### What is required:
For this exercise, restate every line below word for word and drop the images.

Stored data:
____________
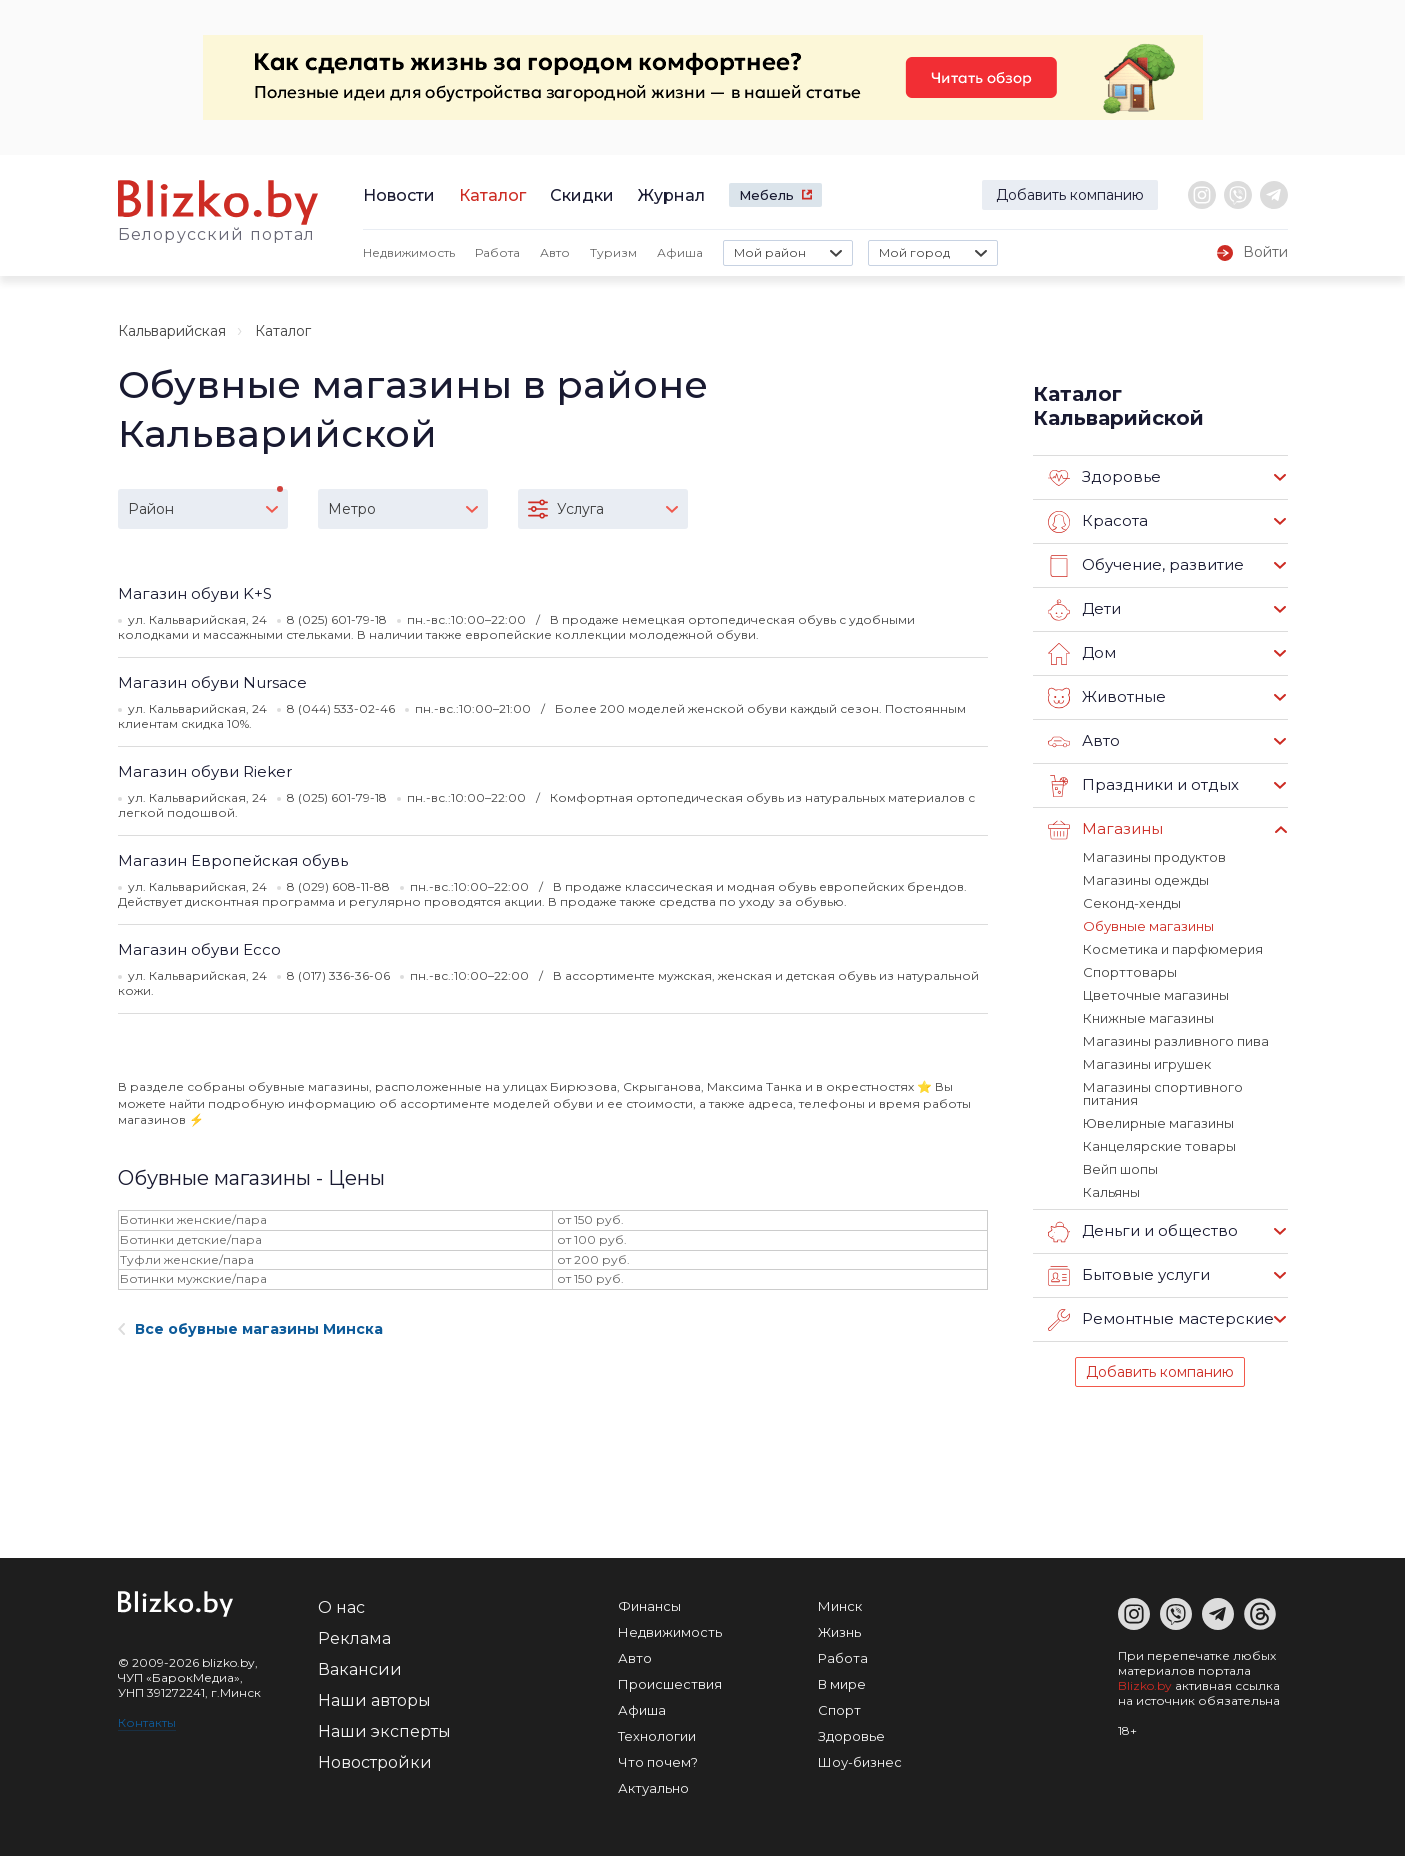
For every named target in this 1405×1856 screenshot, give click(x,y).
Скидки (582, 195)
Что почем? (658, 1762)
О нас (341, 1607)
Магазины (1105, 830)
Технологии (657, 1736)
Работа (497, 252)
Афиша (680, 252)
____________
### Your response:
For every named target in this 1405×1856 screenshot, give click(x,y).
Скидки (582, 195)
Что почем? (658, 1762)
О нас (341, 1607)
Магазины (1105, 830)
Технологии (657, 1736)
Работа (497, 252)
Афиша (680, 252)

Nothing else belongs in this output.